Sono nato in comunione con la natura. La rigogliosa flora di Ailuruelk, alimentata dai grandi fiumi sgorgati dalle catene rocciose, unita alla moltitudine di specie che compongono la fauna, riempie il mio cuore di un tepore quasi primordiale.

Ogni forma di vita sul nostro pianeta, vegetale o animale, è direttamente collegata all’anima di una persona. Compiuti i tre anni, ciascuno ha già trovato il proprio Compagno d’Anima, ma per me il momento non è ancora arrivato.

Nonostante ciò, gli animali mi comprendono e riesco a capirli: anche i più feroci, come il Giaguaro delle montagne, l’Anaconda marina e il Lupo delle foreste d’acero, che mi parlano come fossero umani.

Un esemplare di Panda minore attirò, sin dalla tenera età, la mia attenzione e pensai immediatamente che sarebbe stato lui il mio Compagno d’Anima; ma, raggiunta la maturità, riuscii a capire la vera motivazione. Il mammifero sarebbe presto diventato Compagno d’Anima di Briar, colui che, dopo un fugace sguardo, ha unito indissolubilmente i nostri spiriti.

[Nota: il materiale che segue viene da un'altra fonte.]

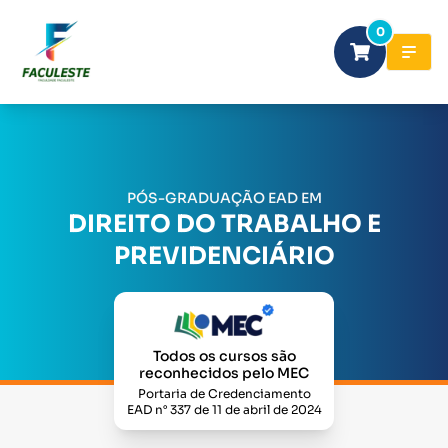
0
PÓS-GRADUAÇÃO EAD EM
DIREITO DO TRABALHO E
PREVIDENCIÁRIO
Todos os cursos são
reconhecidos pelo MEC
Portaria de Credenciamento
EAD n° 337 de 11 de abril de 2024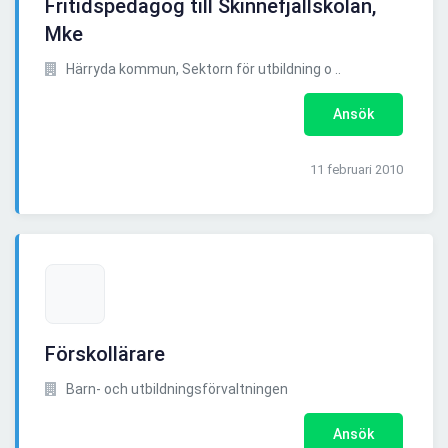
Fritidspedagog till Skinnefjällskolan,
Mke
Härryda kommun, Sektorn för utbildning o ..
Ansök
11 februari 2010
Förskollärare
Barn- och utbildningsförvaltningen
Ansök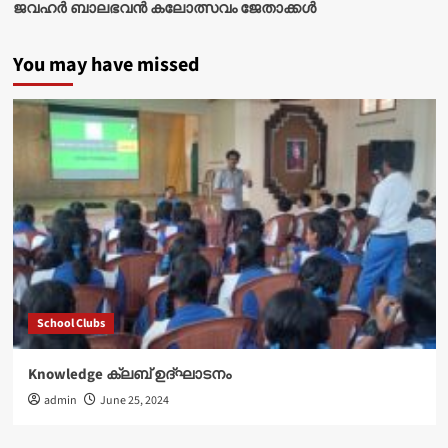
ജവഹർ ബാലഭവൻ കലോത്സവം ജേതാക്കൾ
You may have missed
School Clubs
Knowledge ക്ലബ് ഉദ്‌ഘാടനം
admin
June 25, 2024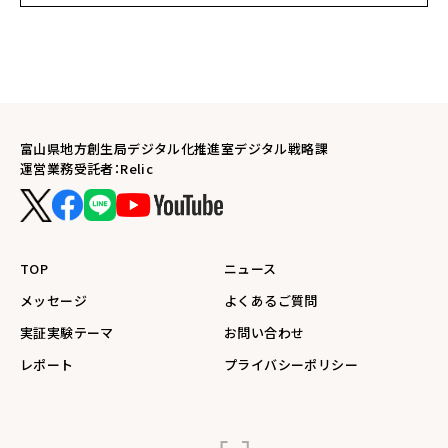
富山県地方創生局デジタル化推進室デジタル戦略課
運営業務受託者：Relic
TOP
ニュース
メッセージ
よくあるご質問
実証実験テーマ
お問い合わせ
レポート
プライバシーポリシー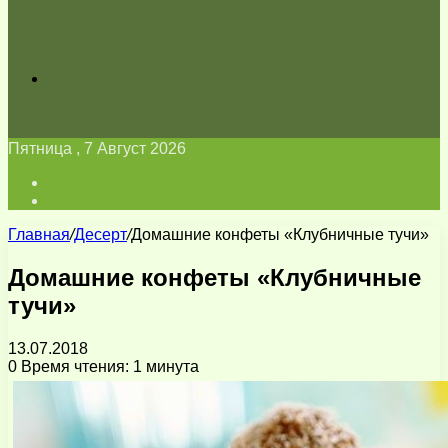
Искать
Пятница , 7 Август 2026
Войти
Switch
skin
Главная
/
Десерт
/
Домашние конфеты «Клубничные тучи»
Домашние конфеты «Клубничные
тучи»
13.07.2018
0
Время чтения: 1 минута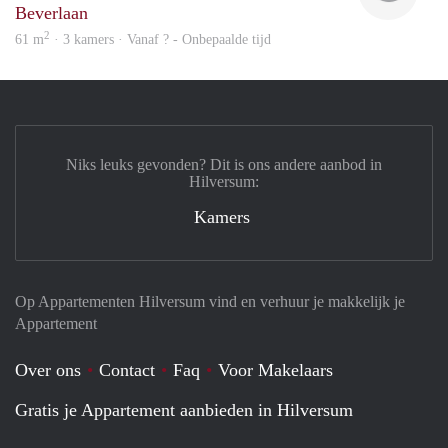
Beverlaan
2
61 m
· 3 kamers · Vanaf ? - Onbepaalde tijd
Niks leuks gevonden? Dit is ons andere aanbod in
Hilversum:
Kamers
Op Appartementen Hilversum vind en verhuur je makkelijk je
Appartement
Over ons
Contact
Faq
Voor Makelaars
Gratis je Appartement aanbieden in Hilversum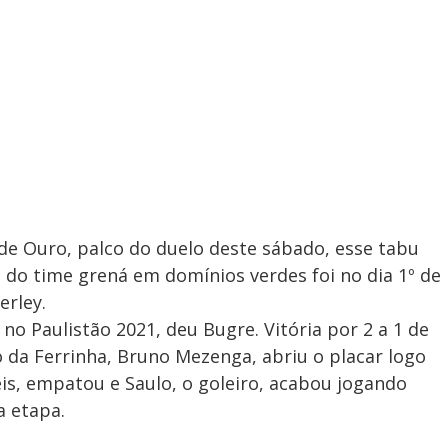
de Ouro, palco do duelo deste sábado, esse tabu
a do time grená em domínios verdes foi no dia 1º de
erley.
no Paulistão 2021, deu Bugre. Vitória por 2 a 1 de
o da Ferrinha, Bruno Mezenga, abriu o placar logo
eis, empatou e Saulo, o goleiro, acabou jogando
a etapa.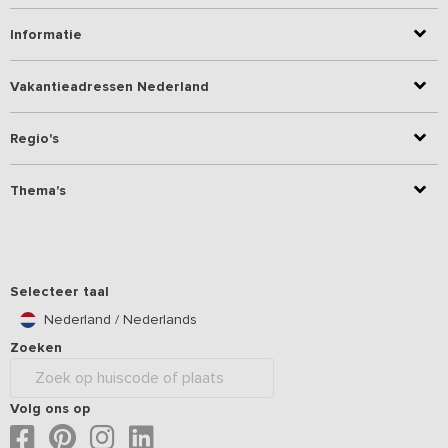
Informatie
Vakantieadressen Nederland
Regio's
Thema's
Selecteer taal
Nederland / Nederlands
Zoeken
Volg ons op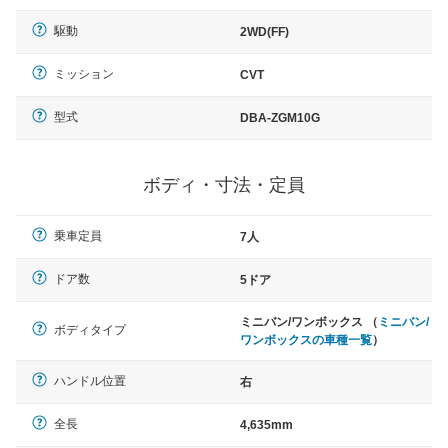
駆動
2WD(FF)
ミッション
CVT
型式
DBA-ZGM10G
ボディ・寸法・定員
乗車定員
7人
ドア数
5ドア
ミニバン/ワンボックス （
ミニバン/
ボディタイプ
ワンボックスの車種一覧
）
ハンドル位置
右
全長
4,635mm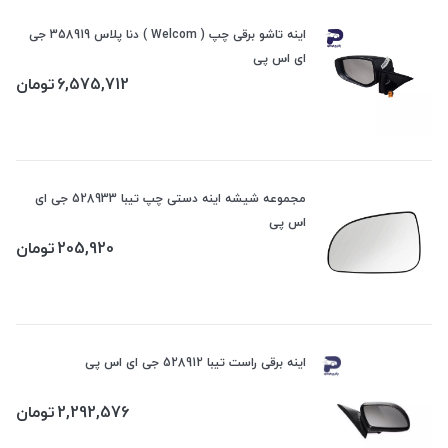
اینه تاشو برقی چپ ( Welcom ) دنا پلاس 358919 جی
ای اس پی
6,575,712
تومان
مجموعه شیشه اینه دستی چپ تیبا 528933 جی ای
اس پی
205,920
تومان
اینه برقی راست تیبا 528912 جی ای اس پی
2,292,576
تومان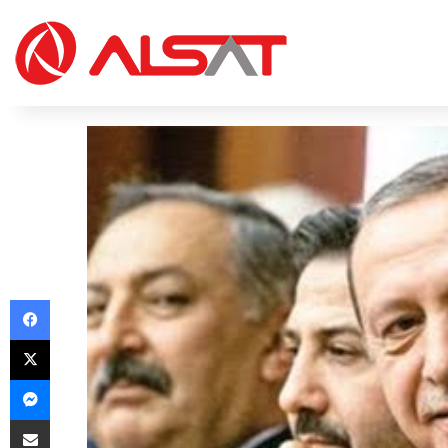
Facebook
X
Messenger
Share via Email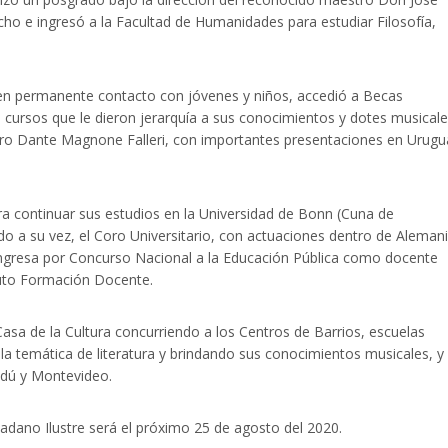
o e ingresó a la Facultad de Humanidades para estudiar Filosofía,
e en permanente contacto con jóvenes y niños, accedió a Becas
 cursos que le dieron jerarquía a sus conocimientos y dotes musicale
stro Dante Magnone Falleri, con importantes presentaciones en Urugu
a continuar sus estudios en la Universidad de Bonn (Cuna de
 a su vez, el Coro Universitario, con actuaciones dentro de Alemani
 ingresa por Concurso Nacional a la Educación Pública como docente
ituto Formación Docente.
a de la Cultura concurriendo a los Centros de Barrios, escuelas
 la temática de literatura y brindando sus conocimientos musicales, y
ndú y Montevideo.
dadano Ilustre será el próximo 25 de agosto del 2020.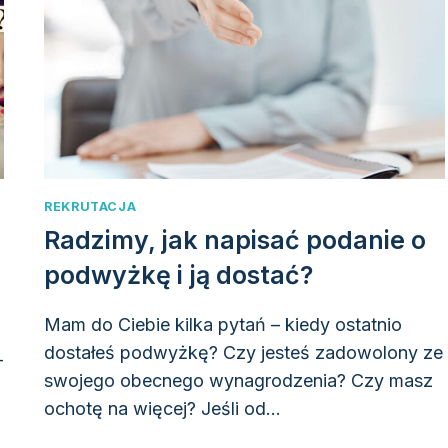
W
„DO
ZOBACZENIA”
REKRUTACJA
Radzimy, jak napisać podanie o
podwyżkę i ją dostać?
Mam do Ciebie kilka pytań – kiedy ostatnio
dostałeś podwyżkę? Czy jesteś zadowolony ze
–
swojego obecnego wynagrodzenia? Czy masz
ochotę na więcej? Jeśli od…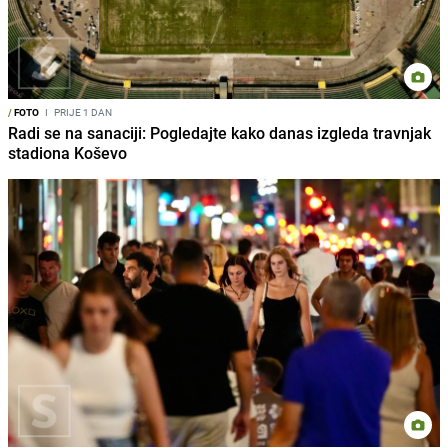
/
FOTO
I
PRIJE 1 DAN
Radi se na sanaciji: Pogledajte kako danas izgleda travnjak
stadiona Koševo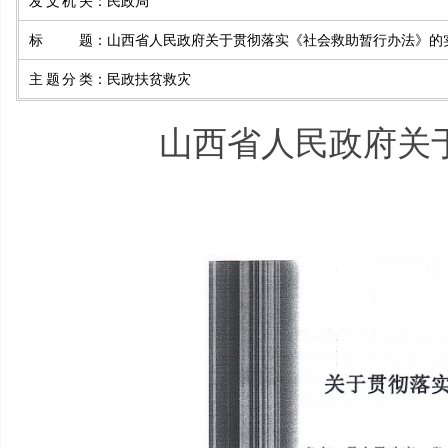
发文机关
：
民政局
标题
：
山西省人民政府关于贯彻落实《社会救助暂行办法》的
主题分类
：
民政扶贫救灾
山西省人民政府关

Durante le lunghe passeggiate nei boschi, ogni sguardo tra me e lui è ricolmo di passione e le note placide e cerulee degli animali attorno a noi recingono il nostro miracolo d’anime, trascendendo la realtà. L’acuto strido delle Aquile nere, il sibilo delle Anaconde e il gracidio delle Rane dal dorso rosso risuonano tra le colorate chiome d’acero e le atre foglie di Aeonium Testa Nera.

Briar è l’unico, al di fuori della mia famiglia, ad accettare il mio aspetto: gran parte del mio corpo è sfigurata a causa di una malattia dovuta al veleno delle Salamandre Azzurre degli stagni, con cui ho avuto un contatto estremamente ravvicinato qualche giorno dopo la mia nascita. Mia madre Velka, la divinatrice, e mia sorella maggiore Amygdala sono riuscite a bloccare l’infezione grazie ad un antidoto ricavato dal sangue di Panda minore, animale guida della nostra famiglia, ma oramai il danno era compiuto e la mia pelle deturpata. L’unico sollievo dal dolore perpetuo era Briar; la freschezza del suo respiro, la gentilezza delle sue dita sul mio viso… non c’era niente che mi facesse stare meglio.

Una sera decidemmo di recarci sulle sponde del fiume Relkyg, per ritagliarci un momento da soli e scappare dalla vita di palazzo, dato che Briar è una delle guardie di mia sorella Amygdala e io sono solo il principe secondogenito.

Per tutto il sentiero la sua mano intrecciata alla mia ha fatto correre un brivido lungo la schiena di entrambi: potevamo sentire i sentimenti l’uno dell’altro. Il suono sempre più intenso dell’acqua contribuiva ad addolcire l’aria attorno a noi.

Arrivati sulle sponde del fiume, ci sdraiammo per godere appieno del momento: dopo qualche minuto passato ad osservare la grande gigante blu che illumina il cielo, girammo lo sguardo l’uno verso l’altro. Il verde acceso dei suoi occhi avrebbe riflesso la luce anche nella notte più buia immaginabile.

“L’oro delle tue iride rimarrà per sempre il mio unico faro d’amore.”

Non avevamo mai parlato d’amore, anche se potevamo percepire ogni singolo battito del nostro cuore come fossero martelli all’unisono.

Portammo i nostri visi sempre più vicini, tanto da riuscire a sentire il nostro respiro. Nell’aria solamente amore: la sua mano dolce sulla mia guancia e le nostre labbra che si sfioravano delicatamente. Fu la notte più bella della mia vita.

Il giorno seguente, però, tutto venne distrutto.